The bigger price drops in the Orchard area have led to a narrowing price gap between the high-end and low-end segments. ‘At some point, not too far from now, buyers will start upgrading from one tier to the upper tier,’ Mr Singh reckons.
‘What the price convergence illustrates is the buying potential of prime properties. It will pay - whether at this point in time or not very far off from now - to bet on prime,’ he added.
The price declines have surfaced on the radars of potential investors - individuals, families and some property funds - who are studying top-notch prime- district projects, with a medium-term investment horizon. ‘Some have capacity to take about 10 units, some 20 units. Some have budgets of more than $100 million,’ according to Mr Singh.
CB Richard Ellis executive director Jeremy Lake said high-net-worth individuals here as well as in a three-hour flight radius from Singapore are among the key players actively looking for property investments here. ‘Some are keen on investing in offices; some in residential - most would go for the high-end, where prices have corrected the most,’ he added.
Mr Singh said acquisitions would be funded largely with equity. ‘Right now, they’re monitoring the big picture - homing in on a good time to make a swoop, which projects, at which prices,’ he added.
Mr Lake adds: ‘Some investors are willing to commit sooner rather than later, compared with a few months ago when everybody wanted to wait and found pricing to be unattractive. Now, some investors think pricing is good enough to go.’

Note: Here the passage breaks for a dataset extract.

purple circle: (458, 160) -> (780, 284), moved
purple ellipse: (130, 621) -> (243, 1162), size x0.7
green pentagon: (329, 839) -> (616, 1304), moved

Market watchers say the likelihood of deals being struck will also depend on the threshold of sellers, who could include individuals who are stretched from holding multiple condo units as well as developers of projects with low-cost land or who just want to clear unsold units.
DTZ senior director Shaun Poh says some private bankers are trying to arrange consortiums for high-net-worth clients and are sourcing for property investments of about $20-50 million per consortium. ‘Their main target would be high-end condos; some may also be interested in commercial properties. The banks will also provide financing for the acquisition.The mandate given to these private bankers is to look for opportunities priced 20-30 per cent below current values,’ he said.
However, Mr Singh’s advice is: ‘It’s close enough to the bottom that it makes sense to buy at this stage, rather than buy when it has turned the corner - by which time the number of competing buyers will be greater.’